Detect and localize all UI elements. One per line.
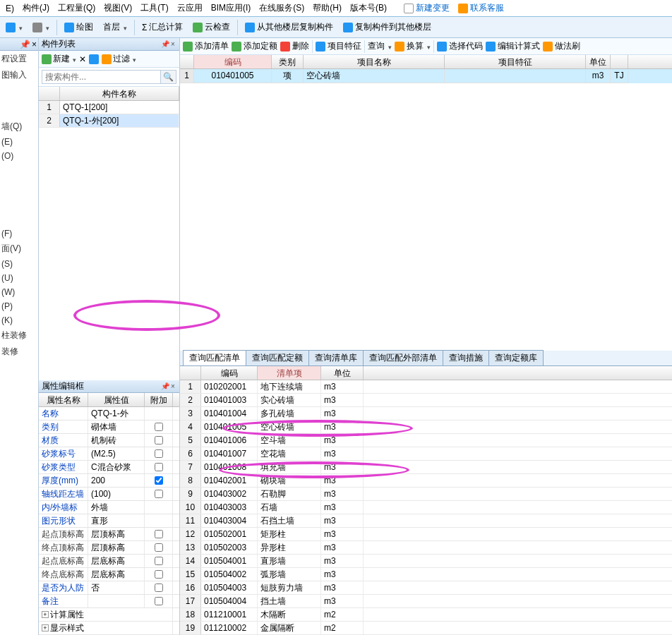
prop-row[interactable]: 厚度(mm)200 [39,474,179,488]
pin-icon[interactable]: 📌 [161,41,168,48]
left-item[interactable]: (P) [0,299,38,313]
component-row[interactable]: 1 QTQ-1[200] [39,101,179,114]
prop-row[interactable]: 材质机制砖 [39,434,179,447]
prop-group[interactable]: +计算属性 [39,608,179,622]
checkbox[interactable] [155,490,163,498]
prop-extra[interactable] [145,581,173,594]
add-quota-button[interactable]: 添加定额 [232,40,277,52]
list-row[interactable]: 1010202001地下连续墙m3 [180,380,672,394]
prop-extra[interactable] [145,568,173,581]
prop-row[interactable]: 内/外墙标外墙 [39,501,179,514]
left-item[interactable]: (O) [0,149,38,163]
menu-item[interactable]: E) [1,2,18,15]
list-row[interactable]: 15010504002弧形墙m3 [180,568,672,581]
tab[interactable]: 查询定额库 [488,350,544,365]
prop-value[interactable] [88,595,145,607]
checkbox[interactable] [155,530,163,538]
prop-row[interactable]: 起点底标高层底标高 [39,555,179,568]
list-row[interactable]: 18011210001木隔断m2 [180,608,672,622]
copy-to-button[interactable]: 复制构件到其他楼层 [340,20,434,35]
select-code-button[interactable]: 选择代码 [437,40,483,52]
prop-extra[interactable] [145,407,173,420]
list-row[interactable]: 13010502003异形柱m3 [180,541,672,555]
menu-item[interactable]: 版本号(B) [346,1,391,16]
feature-button[interactable]: 项目特征 [316,40,361,52]
copy-button[interactable] [89,54,99,64]
prop-value[interactable]: (100) [88,488,145,500]
list-row[interactable]: 3010401004多孔砖墙m3 [180,407,672,421]
draw-button[interactable]: 绘图 [61,20,96,35]
prop-extra[interactable] [145,501,173,514]
left-item[interactable]: (S) [0,257,38,271]
checkbox[interactable] [155,436,163,445]
checkbox[interactable] [155,449,163,458]
copy-from-button[interactable]: 从其他楼层复制构件 [242,20,336,35]
pin-icon[interactable]: 📌 [161,383,168,390]
prop-extra[interactable] [145,461,173,473]
list-row[interactable]: 10010403003石墙m3 [180,501,672,514]
prop-value[interactable]: 200 [88,474,145,487]
prop-extra[interactable] [145,514,173,527]
prop-extra[interactable] [145,447,173,460]
add-list-button[interactable]: 添加清单 [183,40,229,52]
cloud-check-button[interactable]: 云检查 [190,20,233,35]
left-item[interactable]: (W) [0,285,38,299]
tab[interactable]: 查询清单库 [308,350,364,365]
prop-value[interactable]: 机制砖 [88,434,145,447]
prop-row[interactable]: 备注 [39,595,179,608]
list-row[interactable]: 14010504001直形墙m3 [180,555,672,568]
tab[interactable]: 查询匹配定额 [246,350,309,365]
prop-value[interactable]: 层顶标高 [88,541,145,554]
prop-extra[interactable] [145,421,173,433]
checkbox[interactable] [155,583,163,592]
list-row[interactable]: 16010504003短肢剪力墙m3 [180,581,672,595]
edit-formula-button[interactable]: 编辑计算式 [486,40,540,52]
prop-group[interactable]: +显示样式 [39,622,179,635]
list-row[interactable]: 9010403002石勒脚m3 [180,488,672,501]
left-item[interactable]: (U) [0,271,38,285]
new-button[interactable]: 新建 [42,53,76,65]
close-icon[interactable]: × [169,41,176,48]
tab[interactable]: 查询措施 [443,350,489,365]
prop-row[interactable]: 类别砌体墙 [39,421,179,434]
prop-value[interactable]: C混合砂浆 [88,461,145,473]
prop-value[interactable]: QTQ-1-外 [88,407,145,420]
prop-row[interactable]: 起点顶标高层顶标高 [39,528,179,541]
close-icon[interactable]: × [169,383,176,390]
prop-value[interactable]: 直形 [88,514,145,527]
prop-row[interactable]: 图元形状直形 [39,514,179,528]
prop-value[interactable]: 外墙 [88,501,145,514]
undo-button[interactable] [3,21,25,34]
prop-extra[interactable] [145,434,173,447]
prop-row[interactable]: 砂浆类型C混合砂浆 [39,461,179,474]
expand-icon[interactable]: + [42,611,49,618]
prop-extra[interactable] [145,541,173,554]
contact-link[interactable]: 联系客服 [454,1,508,16]
tab[interactable]: 查询匹配外部清单 [363,350,443,365]
left-item[interactable]: 柱装修 [0,327,38,344]
list-row[interactable]: 17010504004挡土墙m3 [180,595,672,608]
left-item[interactable]: 墙(Q) [0,119,38,135]
floor-select[interactable]: 首层 [100,20,130,35]
top-grid-row[interactable]: 1 010401005 项 空心砖墙 m3 TJ [180,69,672,83]
prop-row[interactable]: 是否为人防否 [39,581,179,595]
calc-button[interactable]: Σ汇总计算 [139,20,186,35]
checkbox[interactable] [155,597,163,605]
left-item[interactable]: (F) [0,226,38,241]
list-row[interactable]: 4010401005空心砖墙m3 [180,421,672,434]
convert-button[interactable]: 换算 [395,40,431,52]
list-row[interactable]: 7010401008填充墙m3 [180,461,672,474]
prop-value[interactable]: 砌体墙 [88,421,145,433]
menu-item[interactable]: 云应用 [173,1,207,16]
tab[interactable]: 查询匹配清单 [183,350,246,365]
prop-extra[interactable] [145,595,173,607]
checkbox[interactable] [155,557,163,565]
menu-item[interactable]: 构件(J) [18,1,54,16]
prop-extra[interactable] [145,555,173,567]
list-row[interactable]: 11010403004石挡土墙m3 [180,514,672,528]
close-icon[interactable]: × [32,40,37,49]
prop-value[interactable]: 层底标高 [88,568,145,581]
delete-button[interactable]: 删除 [280,40,309,52]
menu-item[interactable]: 在线服务(S) [255,1,308,16]
prop-row[interactable]: 终点顶标高层顶标高 [39,541,179,555]
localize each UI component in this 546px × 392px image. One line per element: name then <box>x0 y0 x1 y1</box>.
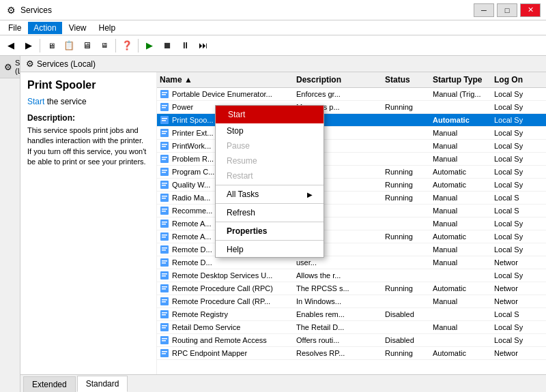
info-desc-text: This service spools print jobs and handl… <box>27 125 149 168</box>
info-desc-label: Description: <box>27 113 149 123</box>
bottom-tabs: Extended Standard <box>20 374 546 392</box>
info-link-suffix: the service <box>44 97 86 106</box>
titlebar: ⚙ Services ─ □ ✕ <box>0 0 546 20</box>
table-row[interactable]: Remote Desktop Services U... Allows the … <box>157 269 546 282</box>
toolbar-help[interactable]: ❓ <box>119 37 135 54</box>
service-name: Remote Desktop Services U... <box>157 270 293 281</box>
services-container: Print Spooler Start the service Descript… <box>20 72 546 374</box>
ctx-restart: Restart <box>216 168 324 183</box>
titlebar-left: ⚙ Services <box>5 5 52 16</box>
toolbar-forward[interactable]: ▶ <box>20 37 37 54</box>
toolbar-back[interactable]: ◀ <box>3 37 19 54</box>
menu-help[interactable]: Help <box>94 22 121 34</box>
table-row[interactable]: Retail Demo Service The Retail D... Manu… <box>157 321 546 334</box>
toolbar-sep-1 <box>40 39 40 52</box>
service-icon <box>160 141 169 151</box>
service-icon <box>160 232 169 241</box>
ctx-pause: Pause <box>216 138 324 153</box>
service-icon <box>160 102 169 112</box>
service-name: Remote D... <box>157 257 293 268</box>
service-icon <box>160 167 169 177</box>
svg-rect-16 <box>162 157 167 158</box>
ctx-refresh[interactable]: Refresh <box>216 205 324 220</box>
svg-rect-29 <box>162 211 166 212</box>
ctx-properties[interactable]: Properties <box>216 224 324 239</box>
svg-rect-7 <box>162 118 167 119</box>
table-row[interactable]: Remote D... user... Manual Networ <box>157 256 546 269</box>
table-row[interactable]: Remote Registry Enables rem... Disabled … <box>157 308 546 321</box>
svg-rect-26 <box>162 198 166 199</box>
svg-rect-58 <box>162 338 167 340</box>
service-icon <box>160 180 169 190</box>
svg-rect-43 <box>162 273 167 275</box>
col-header-status[interactable]: Status <box>382 74 430 86</box>
ctx-sep-2 <box>216 203 324 204</box>
svg-rect-10 <box>162 131 167 132</box>
toolbar-disconnect[interactable]: 🖥 <box>96 37 113 54</box>
menu-file[interactable]: File <box>3 22 27 34</box>
service-icon <box>160 322 169 332</box>
toolbar-connect[interactable]: 🖥 <box>78 37 95 54</box>
svg-rect-20 <box>162 172 166 173</box>
service-icon <box>160 206 169 215</box>
toolbar-stop[interactable]: ⏹ <box>159 37 175 54</box>
service-icon <box>160 154 169 164</box>
context-menu: Start Stop Pause Resume Restart All Task… <box>215 105 324 258</box>
svg-rect-13 <box>162 144 167 145</box>
close-button[interactable]: ✕ <box>520 3 541 17</box>
start-service-link[interactable]: Start <box>27 97 44 106</box>
svg-rect-1 <box>162 92 167 93</box>
ctx-sep-1 <box>216 185 324 185</box>
ctx-stop[interactable]: Stop <box>216 123 324 138</box>
service-icon <box>160 115 169 125</box>
tab-standard[interactable]: Standard <box>77 376 128 392</box>
menu-action[interactable]: Action <box>28 22 61 34</box>
svg-rect-62 <box>162 353 166 355</box>
minimize-button[interactable]: ─ <box>474 3 494 17</box>
svg-rect-19 <box>162 170 167 171</box>
maximize-button[interactable]: □ <box>497 3 517 17</box>
ctx-all-tasks[interactable]: All Tasks ▶ <box>216 187 324 202</box>
toolbar-sep-2 <box>115 39 116 52</box>
service-name: Remote Procedure Call (RPC) <box>157 283 293 294</box>
ctx-start[interactable]: Start <box>216 106 324 123</box>
services-table-header: Name ▲ Description Status Startup Type L… <box>157 72 546 88</box>
tab-extended[interactable]: Extended <box>23 376 76 392</box>
menu-view[interactable]: View <box>63 22 92 34</box>
service-icon <box>160 284 169 293</box>
service-icon <box>160 128 169 138</box>
toolbar-console[interactable]: 🖥 <box>43 37 59 54</box>
svg-rect-49 <box>162 299 167 301</box>
svg-rect-25 <box>162 196 167 197</box>
ctx-sep-3 <box>216 222 324 222</box>
svg-rect-4 <box>162 105 167 106</box>
toolbar-browse[interactable]: 📋 <box>61 37 77 54</box>
col-header-name[interactable]: Name ▲ <box>157 74 293 86</box>
service-icon <box>160 335 169 345</box>
svg-rect-44 <box>162 275 166 277</box>
service-icon <box>160 310 169 319</box>
service-icon <box>160 89 169 99</box>
col-header-desc[interactable]: Description <box>293 74 382 86</box>
svg-rect-61 <box>162 351 167 352</box>
svg-rect-32 <box>162 224 166 225</box>
table-row[interactable]: Routing and Remote Access Offers routi..… <box>157 334 546 347</box>
toolbar-pause[interactable]: ⏸ <box>177 37 193 54</box>
service-name: RPC Endpoint Mapper <box>157 348 293 359</box>
toolbar-restart[interactable]: ⏭ <box>195 37 211 54</box>
svg-rect-14 <box>162 146 166 147</box>
col-header-logon[interactable]: Log On <box>491 74 546 86</box>
services-header-bar: ⚙ Services (Local) <box>20 56 546 72</box>
ctx-resume: Resume <box>216 153 324 168</box>
toolbar-play[interactable]: ▶ <box>141 37 158 54</box>
table-row[interactable]: Remote Procedure Call (RPC) The RPCSS s.… <box>157 282 546 295</box>
info-link-container: Start the service <box>27 97 149 106</box>
table-row[interactable]: RPC Endpoint Mapper Resolves RP... Runni… <box>157 347 546 360</box>
ctx-help[interactable]: Help <box>216 242 324 257</box>
svg-rect-56 <box>162 327 166 329</box>
col-header-startup[interactable]: Startup Type <box>430 74 491 86</box>
service-name: Remote Procedure Call (RP... <box>157 296 293 307</box>
service-name: Routing and Remote Access <box>157 335 293 346</box>
table-row[interactable]: Portable Device Enumerator... Enforces g… <box>157 88 546 101</box>
table-row[interactable]: Remote Procedure Call (RP... In Windows.… <box>157 295 546 308</box>
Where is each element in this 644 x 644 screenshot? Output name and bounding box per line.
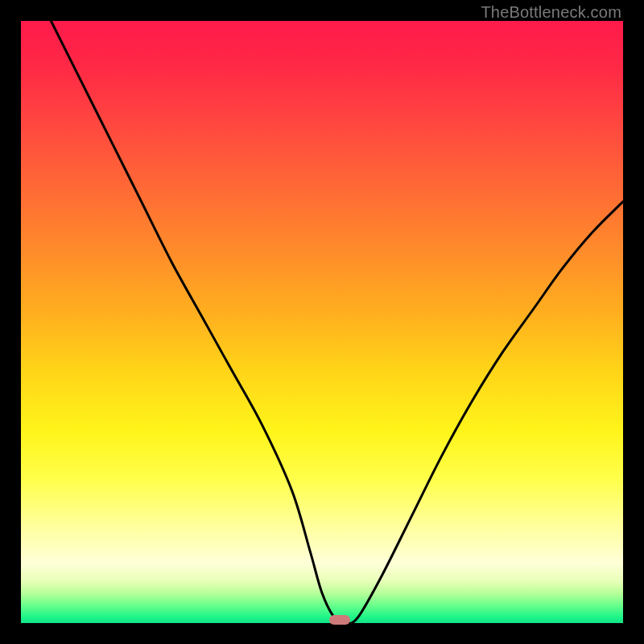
bottleneck-curve xyxy=(21,21,623,623)
optimal-marker xyxy=(329,615,350,625)
chart-plot-area xyxy=(21,21,623,623)
watermark-text: TheBottleneck.com xyxy=(481,3,621,22)
chart-frame: TheBottleneck.com xyxy=(0,0,644,644)
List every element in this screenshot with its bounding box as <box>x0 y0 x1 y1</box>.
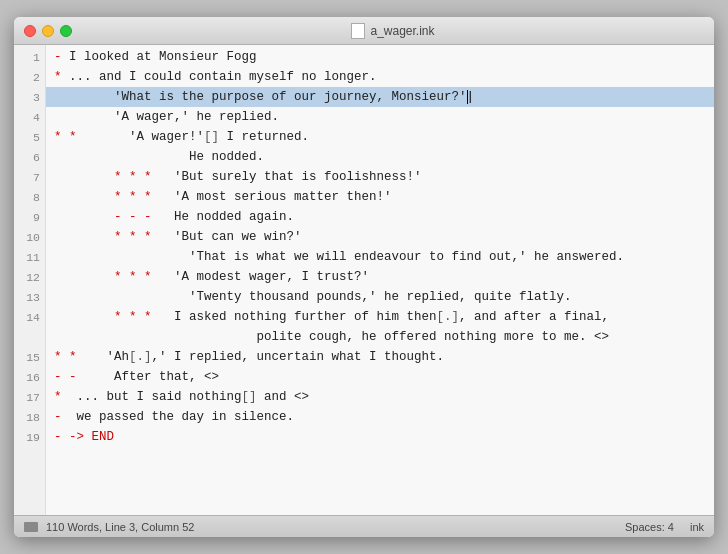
code-line-12: * * * 'A modest wager, I trust?' <box>46 267 714 287</box>
line-num-5: 5 <box>14 127 45 147</box>
editor[interactable]: 1 2 3 4 5 6 7 8 9 10 11 12 13 14 15 16 1… <box>14 45 714 515</box>
line-num-14: 14 <box>14 307 45 327</box>
code-line-2: * ... and I could contain myself no long… <box>46 67 714 87</box>
code-content[interactable]: - I looked at Monsieur Fogg * ... and I … <box>46 45 714 515</box>
code-line-7: * * * 'But surely that is foolishness!' <box>46 167 714 187</box>
marker-17: * <box>54 390 69 404</box>
line-num-2: 2 <box>14 67 45 87</box>
line-num-15: 15 <box>14 347 45 367</box>
code-line-4: 'A wager,' he replied. <box>46 107 714 127</box>
line-num-12: 12 <box>14 267 45 287</box>
code-line-6: He nodded. <box>46 147 714 167</box>
line-num-8: 8 <box>14 187 45 207</box>
code-area: 1 2 3 4 5 6 7 8 9 10 11 12 13 14 15 16 1… <box>14 45 714 515</box>
code-line-14b: polite cough, he offered nothing more to… <box>46 327 714 347</box>
words-info: 110 Words, Line 3, Column 52 <box>46 521 194 533</box>
line-num-17: 17 <box>14 387 45 407</box>
marker-9: - - - <box>114 210 159 224</box>
line-num-6: 6 <box>14 147 45 167</box>
line-num-1: 1 <box>14 47 45 67</box>
text-cursor: | <box>467 90 468 104</box>
file-type-label: ink <box>690 521 704 533</box>
maximize-button[interactable] <box>60 25 72 37</box>
code-line-5: * * 'A wager!'[] I returned. <box>46 127 714 147</box>
code-line-1: - I looked at Monsieur Fogg <box>46 47 714 67</box>
code-line-11: 'That is what we will endeavour to find … <box>46 247 714 267</box>
marker-18: - <box>54 410 69 424</box>
marker-16: - - <box>54 370 92 384</box>
marker-19: - <box>54 430 69 444</box>
marker-1: - <box>54 50 69 64</box>
code-line-16: - - After that, <> <box>46 367 714 387</box>
marker-10: * * * <box>114 230 159 244</box>
code-line-9: - - - He nodded again. <box>46 207 714 227</box>
marker-12: * * * <box>114 270 159 284</box>
code-line-18: - we passed the day in silence. <box>46 407 714 427</box>
marker-15: * * <box>54 350 92 364</box>
statusbar: 110 Words, Line 3, Column 52 Spaces: 4 i… <box>14 515 714 537</box>
line-num-19: 19 <box>14 427 45 447</box>
status-left: 110 Words, Line 3, Column 52 <box>24 521 194 533</box>
line-num-3: 3 <box>14 87 45 107</box>
editor-window: a_wager.ink 1 2 3 4 5 6 7 8 9 10 11 12 1… <box>14 17 714 537</box>
line-num-9: 9 <box>14 207 45 227</box>
title-area: a_wager.ink <box>82 23 704 39</box>
spaces-info: Spaces: 4 <box>625 521 674 533</box>
file-type-icon <box>24 522 38 532</box>
code-line-10: * * * 'But can we win?' <box>46 227 714 247</box>
code-line-17: * ... but I said nothing[] and <> <box>46 387 714 407</box>
marker-8: * * * <box>114 190 159 204</box>
window-title: a_wager.ink <box>370 24 434 38</box>
marker-7: * * * <box>114 170 159 184</box>
close-button[interactable] <box>24 25 36 37</box>
marker-14: * * * <box>114 310 159 324</box>
traffic-lights <box>24 25 72 37</box>
line-num-7: 7 <box>14 167 45 187</box>
marker-5: * * <box>54 130 92 144</box>
minimize-button[interactable] <box>42 25 54 37</box>
line-num-18: 18 <box>14 407 45 427</box>
line-numbers: 1 2 3 4 5 6 7 8 9 10 11 12 13 14 15 16 1… <box>14 45 46 515</box>
code-line-8: * * * 'A most serious matter then!' <box>46 187 714 207</box>
line-num-10: 10 <box>14 227 45 247</box>
line-num-14b <box>14 327 45 347</box>
file-icon <box>351 23 365 39</box>
line-num-16: 16 <box>14 367 45 387</box>
marker-2: * <box>54 70 69 84</box>
status-right: Spaces: 4 ink <box>625 521 704 533</box>
titlebar: a_wager.ink <box>14 17 714 45</box>
code-line-15: * * 'Ah[.],' I replied, uncertain what I… <box>46 347 714 367</box>
line-num-11: 11 <box>14 247 45 267</box>
code-line-14: * * * I asked nothing further of him the… <box>46 307 714 327</box>
code-line-3: 'What is the purpose of our journey, Mon… <box>46 87 714 107</box>
code-line-19: - -> END <box>46 427 714 447</box>
line-num-13: 13 <box>14 287 45 307</box>
line-num-4: 4 <box>14 107 45 127</box>
code-line-13: 'Twenty thousand pounds,' he replied, qu… <box>46 287 714 307</box>
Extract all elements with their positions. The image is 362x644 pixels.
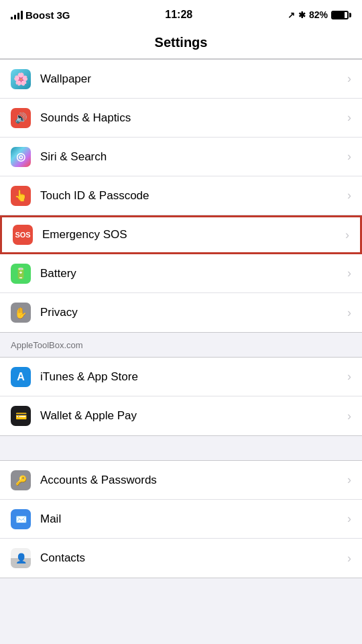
-*-
TASK DESCRIPTION = Copy out each line of the records that holds the string "Resume".

PROBLEM SOLUTION =
context-menu: Start Stop Pause Resume Restart All Task… <box>215 105 324 258</box>
ctx-resume: Resume <box>216 153 324 168</box>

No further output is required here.